En España sería, entre tanto, un caso opuesto, a pesar de todos los avances y progresos que se han llevado a cabo en los últimos años. Los índices de fracaso escolar (28%, en 2021) siguen estando por encima de la media europea (dependiendo, eso sí, de las autonomías). Incluso a un mismo nivel de estudios, no existe el mismo acceso al mercado laboral, siendo los chicos y chicas procedentes de los estratos más desfavorecidos los más afectados a este respecto. El sistema público compite en desigualdad con el concertado (que segrega más a sus alumnos, lo que le permite no tener que enfrentarse a tanta diversidad), provocando un desnivel social que no se puede recuperar más tarde.
De ahí que Cagé advierte y alerte que “la igualdad de oportunidades va a menos en el mundo al que nos encaminamos”. Y destaca poco después, “guetos escolares se constituyen por todos lados”… no hay duda de que no pinta un panorama esperanzador. Por lo que concluye acertando a decir: “la gente no tiene un porvenir, sino un destino” [prefijado]. Salvo las excepciones de turno, por supuesto, pero eso no sirve para alterar este fresco general. Y por eso la politóloga reclama más educación y que ésta vuelva a ser una palanca para la igualdad. Todo ello me hace recordar dos películas fantásticas del cine español que nos deberían hacer repensar los objetivos que se plantean en todas las sociedades qué es y para qué sirve el sistema escolar tanto para políticos como para docentes, como son La lengua de las mariposas (José Luis Cuerda, 1999) y El maestro que prometió el mar (Patricia Font, 2023). En ambas queda bien reflejado que la educación debería servir para formar y estimular, para hacer soñar y expresar, para impulsar la creatividad y al mismo tiempo comprender y reflexionar… no hay que inventar nada nuevo, sino valorar lo que tenemos, las experiencias y, sobre todo, los ideales que se plantearon desde la Institución Libre de Enseñanza (ILE), señalando exclusivamente al alumno como el centro de la educación, algo que parece se ha perdido de vista, y el mundo como su escenario de aprendizaje y juego.

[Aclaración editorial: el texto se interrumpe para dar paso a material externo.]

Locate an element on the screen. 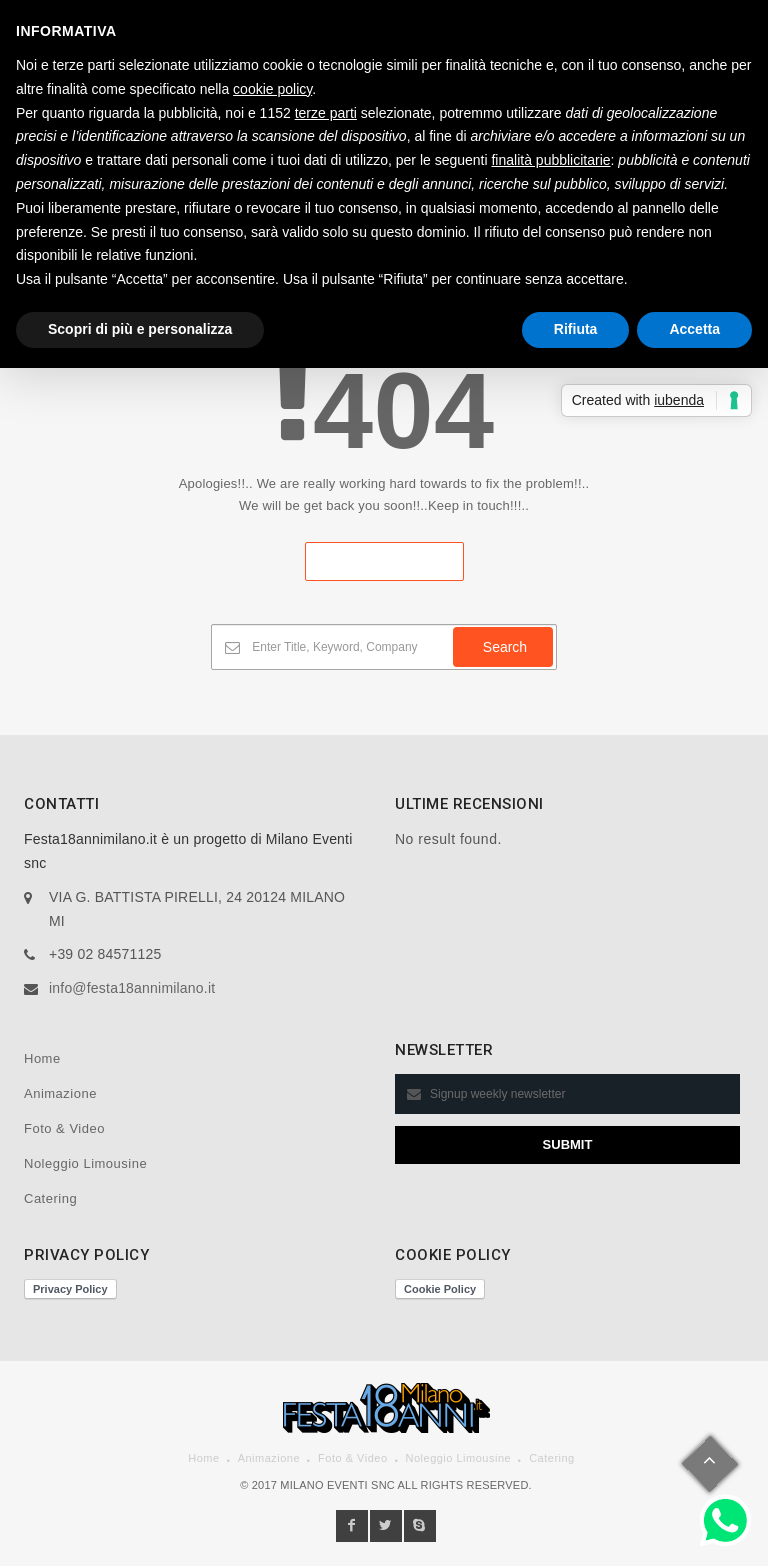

Las distintas reformas educativas que se han producido a lo largo de los últimos años en España, con sus virtudes y defectos, se han visto sometidas a una fuerte polarización ideológica. La escuela neutra, tan defendida por la ILE, no existe, es en lo único que no estaría de acuerdo con su filosofía, pero tampoco podemos sólo plantear unos objetivos utilitarios obviando que la enseñanza es el motor de la conciencia y de la libertad, no sólo un instrumento para medir el desarrollo del país en los dichosos informes PISA.
La obsesión por quedar en los indicadores más altos nos hace olvidar que lo esencial es saber de dónde partimos y si a los niños y niñas de cualquier país y lugar, cuando acaban la secundaria obligatoria, les gusta leer y tienen interés en saber y conocer más del entorno en el que viven. Un maestro tiene el deber de enseñar a que sepan mirar y observar sus pupilos, a estimular sus inteligencias desde todos los ángulos posibles. Hoy, en cambio, la enseñanza está compartimentada. Se ve al docente como un operario que debe engrasar las piezas de una máquina. Nada más, y educar es otra cosa muy diferente, no son únicamente saberes, sino configurar caracteres.